In Fulton County, voting issues seem to be a feature, not a bug. Today, the State Elections Board has referred the systemic mishandling of absentee ballot requests during this year’s primary to Attorney General Chris Carr. Noted pointedly in the press release below from Secretary of State Raffensperger, David Worley – a Democrat – made the motion for referral.
From the press release:
(ATLANTA)-After reviewing a series of voter complaints against Fulton County for failing to process and send absentee ballot requests for the June 9 primary, the State Election Board (SEB) today voted unanimously to send the case to the Georgia Attorney General’s Office. Fulton County’s failure to process and mail requested Absentee Ballots resulted in multiple violations of Georgia law [O.C.G.A. 21-2-384(2)], the board determined.
Chief Investigator Frances Watson said the Georgia Secretary of State’s office received 254 complaints from voters who did not receive an absentee ballot. At least 107 of those people did not vote at all in the June 9 election. At least 105 were never entered into the eNet voter registration system — meaning the county never entered the voters’ information for ballot fulfillment.
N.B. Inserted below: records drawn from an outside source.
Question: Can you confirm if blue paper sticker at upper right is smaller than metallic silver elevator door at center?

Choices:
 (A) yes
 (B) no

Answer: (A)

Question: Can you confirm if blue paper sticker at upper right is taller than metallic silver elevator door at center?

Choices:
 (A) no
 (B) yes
Testimony also revealed there were many more Georgians who didn’t receive a requested absentee ballot, “evidenced in the large numbers that went to the poll and reported not receiving a ballot.”
In making the motion to send the case to the attorney general, Democrat appointee David Worley said “while the COVID phenomenon … was not limited to Fulton … the large extent of problems with the processing of absentee ballot applications were clearly evident in Fulton County, and now that the case is before us, I don’t think we can ignore that. And if one person being denied their right to vote is too many, 250 is certainly too many.”
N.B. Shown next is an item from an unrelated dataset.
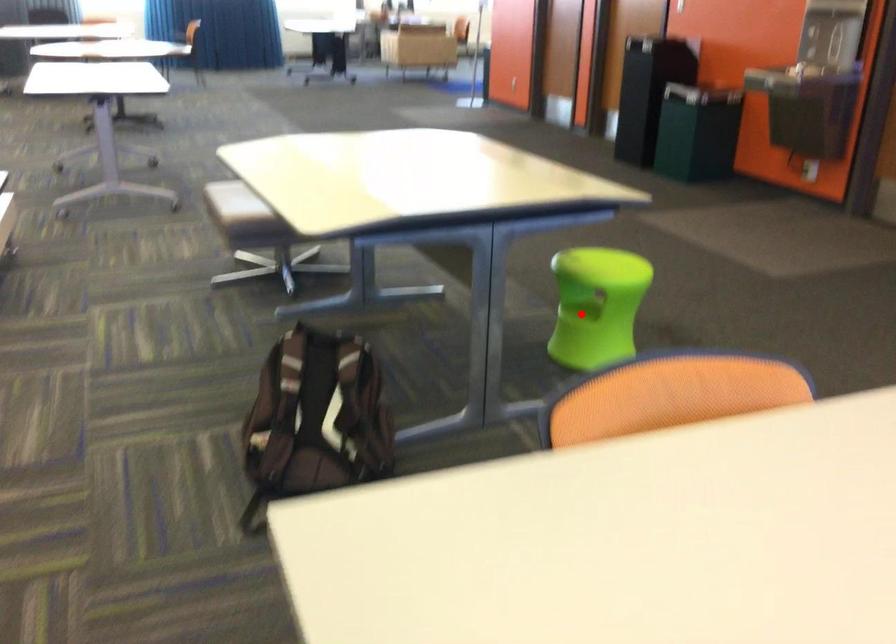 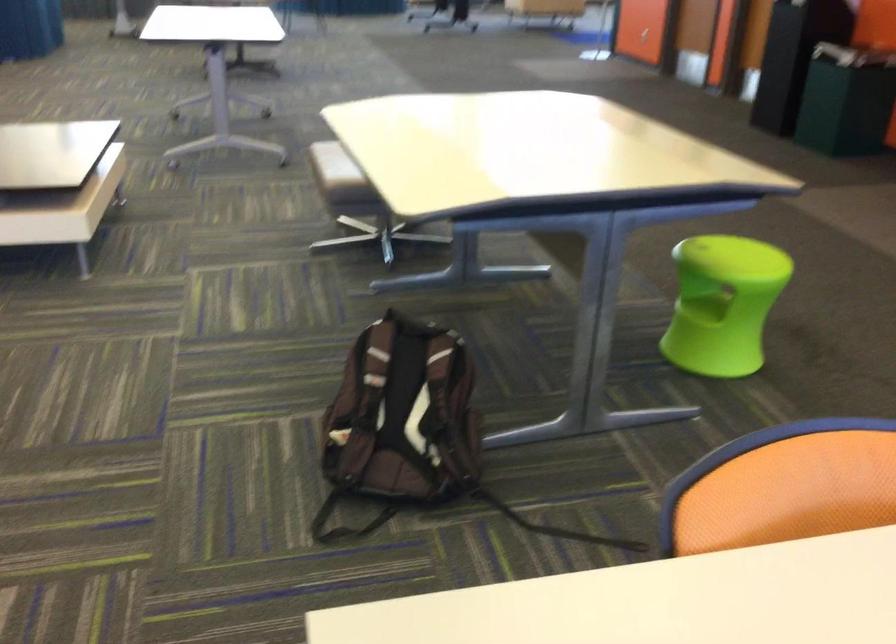 Locate, in the second image, the point that corresponds to the highlighted location in the first image.

(702, 307)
Secretary of State Brad Raffensperger, the chair of the SEB, said Fulton County must fix these issues before the general election, when record-breaking turnout is expected.
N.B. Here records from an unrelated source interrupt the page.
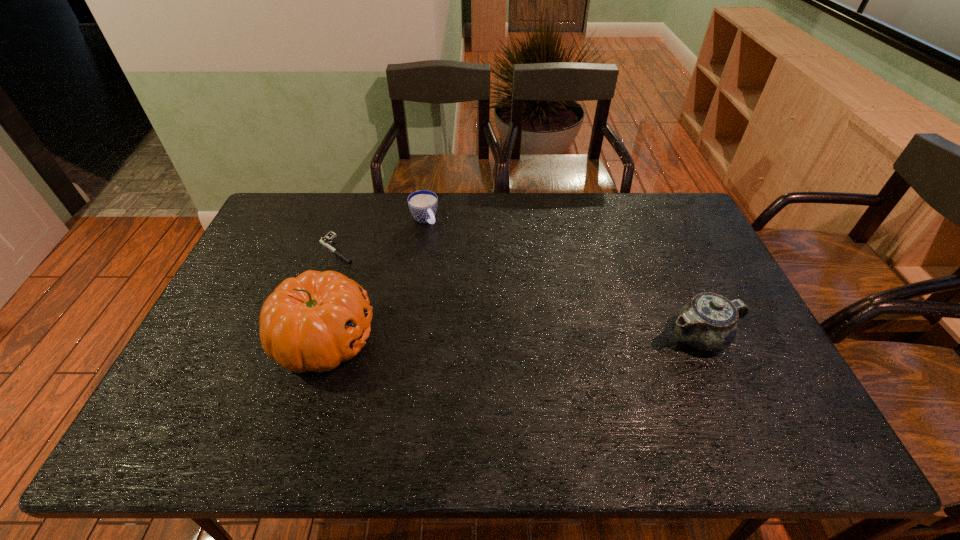 This screenshot has width=960, height=540. Identify the location of free space located on the side of the second shortest object with the handle. click(x=448, y=251).

The height and width of the screenshot is (540, 960). I want to click on blank area located on the front-facing side of the shortest object, so click(382, 282).

Where is `free space located on the front-facing side of the shortest object`? The height and width of the screenshot is (540, 960). free space located on the front-facing side of the shortest object is located at coordinates (437, 320).

This screenshot has width=960, height=540. Identify the location of blank space located 0.210m on the front-facing side of the shortest object. (393, 290).

Identify the location of object positioned at the far edge. (423, 204).

Locate an element on the screen. This screenshot has height=540, width=960. object that is positioned at the near edge is located at coordinates (313, 322).

I want to click on object that is at the right edge, so click(x=708, y=322).

The height and width of the screenshot is (540, 960). I want to click on vacant region at the far edge, so click(x=342, y=204).

Locate an element on the screen. This screenshot has width=960, height=540. free spot at the near edge of the desktop is located at coordinates (249, 378).

You are a GUI agent. You are given a task and a screenshot of the screen. Output one action in this format:
    pyautogui.click(x=<x>, y=<y>)
    Task: Click on the vacant region at the left edge
    
    Given the screenshot: What is the action you would take?
    pyautogui.click(x=223, y=342)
“This is about identifying and addressing the issues we saw in June, so that we don’t see them repeated in Fulton this November,” said Raffensperger. “All of us, on the state level and those doing the hard work at the county level, had to manage through the COVID-19 crisis in June. We will all have to manage through it in November as well. But the volume of Fulton’s issues was unique. As we heard in testimony today, up to 80% of the complaints we received in Georgia were concerning Fulton County.”
Raffensperger added that he hopes Fulton County and the State Election Board will be able to build a positive and productive relationship moving forward, and reach a resolution that will prevent the issues that arose in June from reoccurring in November.